Accomplishments that we're proud of

It works end-to-end on a real subreddit. Someone posts "my speaker stopped connecting to WiFi after the update" and within 10 seconds it appears in the Inbox with an intent tag (Bug), a sentiment score (-0.4 negative), and reasoning. That pipeline touches 6 modules, 3 Redis operations, an optional LLM call, and a React refetch — reliably. The pipeline architecture is a template-and-instance system instead of hardcoded analyses. Ten templates cover common cases; mods install instances, tune prompts, adjust thresholds. Adding a new analysis is writing a prompt, not writing code. 184 tests, strict TypeScript with noUncheckedIndexedAccess and exactOptionalPropertyTypes, Biome formatting, pre-commit hooks. We didn't cut corners on engineering discipline. Zero external state dependencies. No Postgres, Supabase, or Firebase — just Devvit Redis with atomic operations. Uninstall purges all data. No orphaned databases, no dangling keys. The AI health banner. When the OpenAI key runs out of credits, the dashboard shows a clear red banner explaining the issue and the fix instead of silently failing.

What we learned

Build for the constraint, not against it. Devvit's Redis-only storage felt limiting but forced a better design: atomic counters for rollups, sorted sets for time-series, hashes for O(1) lookups. Simpler, faster, zero operational overhead. Hybrid AI is the right default.

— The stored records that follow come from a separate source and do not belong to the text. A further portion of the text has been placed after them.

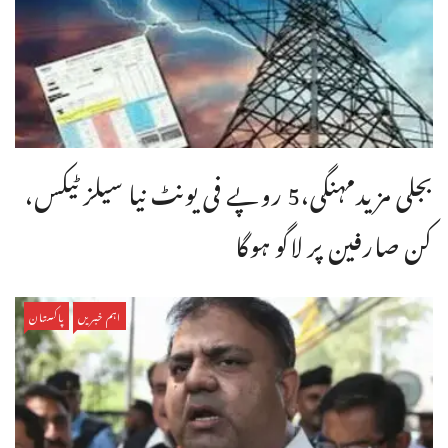
بجلی مزیدمہنگی،5 روپے فی یونٹ نیا سیلز ٹیکس،
کن صارفین پر لاگو ہوگا
اہم خبریں
پاکستان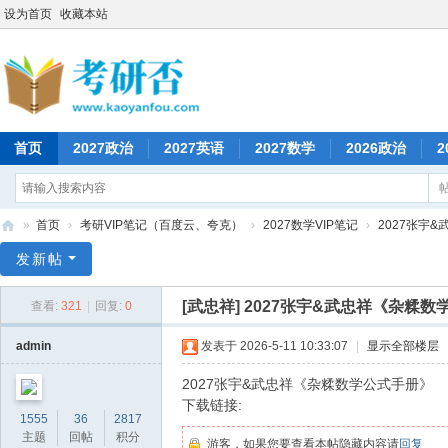
设为首页
收藏本站
首页
2027政治
2027英语
2027数学
2026政治
2
»
首页
›
考研VIP笔记（百度云、夸克）
›
2027数学VIP笔记
›
2027张宇&
考
发新帖
研
[武忠祥]
2027张宇&武忠祥《杂糅数
查看:
321
|
回复:
0
否
admin
发表于 2026-5-11 10:33:07
|
显示全部楼层
2027张宇&武忠祥《杂糅数学公式手册》
下载链接:
1555
36
2817
主题
回帖
积分
游客，如果您要查看本帖隐藏内容请
回复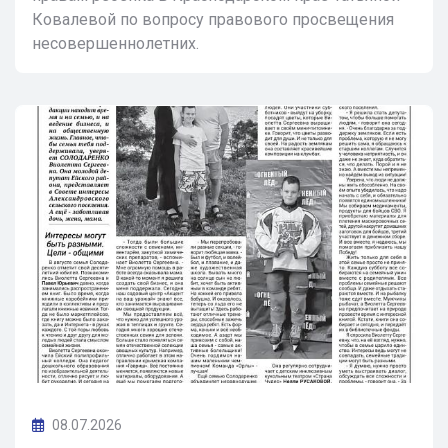
Ковалевой по вопросу правового просвещения
несовершеннолетних.
08.07.2026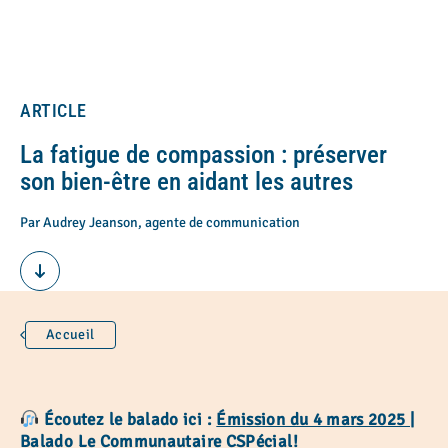
ARTICLE
La fatigue de compassion : préserver
son bien-être en aidant les autres
Par Audrey Jeanson, agente de communication
Accueil
Écoutez le balado ici :
Émission du 4 mars 2025 |
Balado Le Communautaire CSPécial!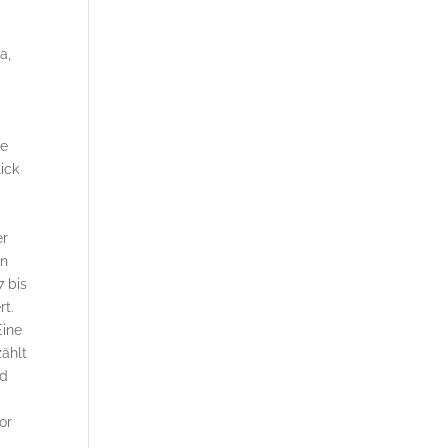
a,
ie
lick
n
er
en
7 bis
rt.
Eine
zählt
nd
or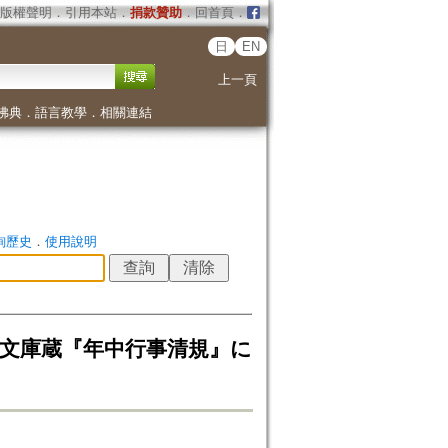
版權聲明
．
引用本站
．
捐款贊助
．
回首頁
．
日
EN
上一頁
佛典
．
語言教學
．
相關連結
詢歷史
．
使用說明
久文庫蔵『年中行事清規』に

Pure-LLM is slow and expensive; pure-lexicon misses nuance. Hybrid gives sub-millisecond response for 80% of posts and AI judgment for the ambiguous 20%. Cost is under $0.10 per 1,000 posts. Sequential dispatch beats parallel inside a rate-limited sandbox. Concurrent bursts hit invisible limits; graceful sequencing is more reliable. The best UX for a mod tool is no UX. SubVitals auto-populates brand identity, pre-installs pipelines, auto-pins the dashboard, and seeds rules from templates. A mod installs and sees value immediately. Devvit Web is ready for complex applications. We built a 100+ endpoint server, a full React SPA, a rules engine, a pipeline system, an AI assistant, and crisis detection all running natively inside Reddit. We'd build on it again.

What's next for SubVitals

Cross-subreddit analytics. A brand may moderate three or four communities; today each install is isolated. We want a companion web app for unified dashboards, cross-sub incident correlation, and org-level metrics. PII Guardian. A pipeline that detects and redacts personal information before storage — critical for financial-services communities. AI-generated content detection. A classifier that flags posts likely written by language models, useful against bot spam and astroturfing. Visual pipeline builder. Drag-and-drop construction of classification logic, output chaining, and conditional routing without touching prompts. Response drafting with brand voice. The Copilot can chat with mods today; next, it generates draft replies in the brand's tone with A/B variants. Mods review, edit, and post — cutting first-response time from hours to minutes. Reddit Developer Funds. SubVitals is free for communities. Post-hackathon we're applying to Developer Funds for sustainable development without charging volunteer moderators. SubVitals started as one question: what if moderators had the analytics tools enterprise CX teams take for granted? Eleven days later, the answer runs inside Reddit — not beside it, not on top of it, inside it.